Culture of Welcoming
Library Services for Refugees and Asylum Seekers

Knowledge and encounter
Knowledge and encounter | Photo (detail): © Robert Kneschke - Fotolia.com

Arriving in a new country with a different culture and language confronts all refugees with a challenge. To make their arrival easier, libraries in Germany offer many different services and so contribute to a culture of welcoming.

“Coming to Leipzig”, “Someone is on the Move”, “Overcoming Strangeness”, “Dialogue in German, “With Open Arms” – in many federal states more and more libraries want to ease the settling in of refugees and aylum seekers with special services. In these activities, libraries usually cooperate with civic initiatives. Libraries provide primarily their media expertise, but beyond that the encounter between people and contact with locals facilitate getting to know the new surroundings.

Knowledge and encounter

In their media services libraries have been able to draw on the holdings acquired in recent decades for “guest workers” and immigrants. With the aid of project funding and donations many libraries have been brought up to date these stocks and made them available to refugee and asylum seekers. Libraries also seek to reach people directly where they live – for example, the Bremen City Library with media boxes or the Erlangen City Library with language promotion kits. In special library tours, library staff at the Duisburg City Library and the “Asylotheque” in Grassau in Upper Bavaria introduce users to the multilingual offerings. An important focus of the libraries’ welcome services lies on media for children and young people. This target group is also in the forefront of encounter offerings: libraries in Cologne offer sponsorship and mentor programmes for extracurricular work with refugee children. Municipal libraries in other cities organize mentors for families as part of the welcoming initiative, and under the title of “Coming to Leipzig” the Leipzig City Library trains sponsors for refugees and asylum seekers.

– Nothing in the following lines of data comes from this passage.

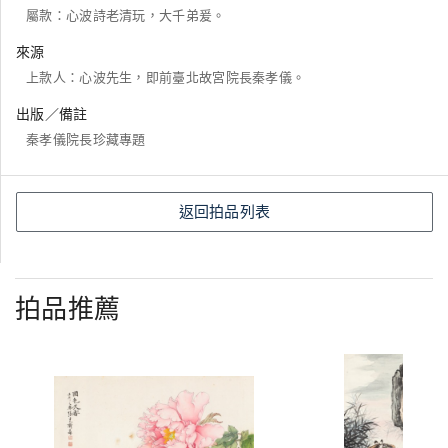
屬款：心波詩老清玩，大千弟爰。
來源
上款人：心波先生，即前臺北故宮院長秦孝儀。
出版／備註
秦孝儀院長珍藏專題
返回拍品列表
拍品推薦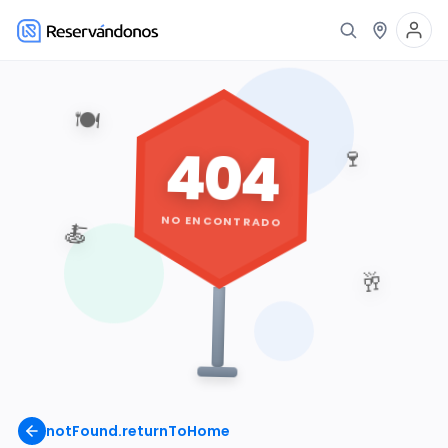
🍽️
404
🍷
NO ENCONTRADO
🍝
🥂
notFound.returnToHome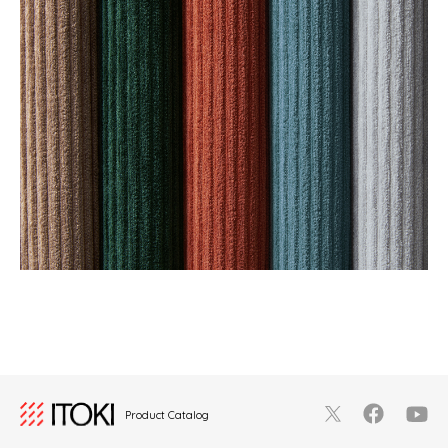
Product Catalog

The creative project “Someone is on the Move” of the Magdeburg City Library gave refugee children the opportunity to tell about and present their homelands. The workshop for young people at the International Youth Library in Munich, “Overcoming Strangeness”, offered Germans and refugees and asylum seekers the opportunity for creative exchange.

The library as place

In view of the living conditions of refugees and asylum seekers in temporary shelters without technical equipment and WLAN, the concept of the library as place takes on a special meaning: Public libraries are low-threshold services, and they have sought to lower the bureaucratic hurdles yet further. Library cards are issued free of charge, the otherwise required presentation of official papers is waived and premises, internet access and media service are made available. In Hamburg, for instance, citizens donate money for free customer cards online passes which enable refugees and asylum seekers to use the library online services, as well as lending a limited number of physical media. Libraries offer language courses and computer workstations for learning German. Complemented by dictionaries from the library collections, the essential conditions are in place to ensure that the library can be used for individual and collective learning. Language courses and initiatives such as “Dialogue in German” at the Hamburg Public Libraries have gone down well. Here people can exchange experiences and make contacts in a pleasant atmosphere.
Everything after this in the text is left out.